**Instructions for the task**. Each entry should be set down exactly as written, except for any picture it holds.

──────────

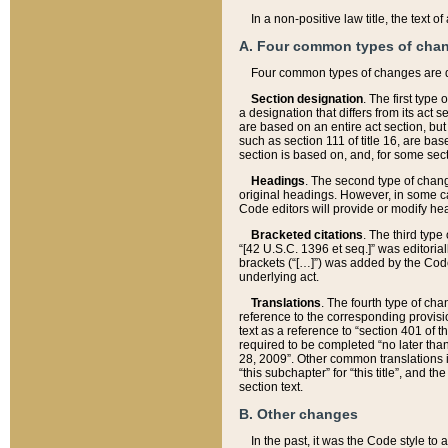
In a non-positive law title, the text
A. Four common types of cha
Four common types of changes are 
Section designation
. The first type
a designation that differs from its act 
are based on an entire act section, but
such as section 111 of title 16, are ba
section is based on, and, for some sect
Headings
. The second type of chang
original headings. However, in some ca
Code editors will provide or modify he
Bracketed citations
. The third type
“[42 U.S.C. 1396 et seq.]” was editorial
brackets (“[…]”) was added by the Code 
underlying act.
Translations
. The fourth type of cha
reference to the corresponding provisi
text as a reference to “section 401 of t
required to be completed “no later than
28, 2009”. Other common translations inc
“this subchapter” for “this title”, and 
section text.
B. Other changes
In the past, it was the Code style to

──────────

**Expected answer**.
In a non-positive law title, the text
A. Four common types of cha
Four common types of changes are 
Section designation
. The first type
a designation that differs from its act 
are based on an entire act section, but
such as section 111 of title 16, are ba
section is based on, and, for some sect
Headings
. The second type of chang
original headings. However, in some ca
Code editors will provide or modify he
Bracketed citations
. The third type
“[42 U.S.C. 1396 et seq.]” was editorial
brackets (“[…]”) was added by the Code 
underlying act.
Translations
. The fourth type of cha
reference to the corresponding provisi
text as a reference to “section 401 of t
required to be completed “no later than
28, 2009”. Other common translations inc
“this subchapter” for “this title”, and 
section text.
B. Other changes
In the past, it was the Code style to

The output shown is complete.